Task to complete – For every entry, output the exact wording.

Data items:

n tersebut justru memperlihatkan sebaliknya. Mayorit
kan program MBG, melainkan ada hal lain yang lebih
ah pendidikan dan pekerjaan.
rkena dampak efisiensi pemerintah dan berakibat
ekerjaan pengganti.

Your response –
n tersebut justru memperlihatkan sebaliknya. Mayorit
kan program MBG, melainkan ada hal lain yang lebih
ah pendidikan dan pekerjaan.
rkena dampak efisiensi pemerintah dan berakibat
ekerjaan pengganti.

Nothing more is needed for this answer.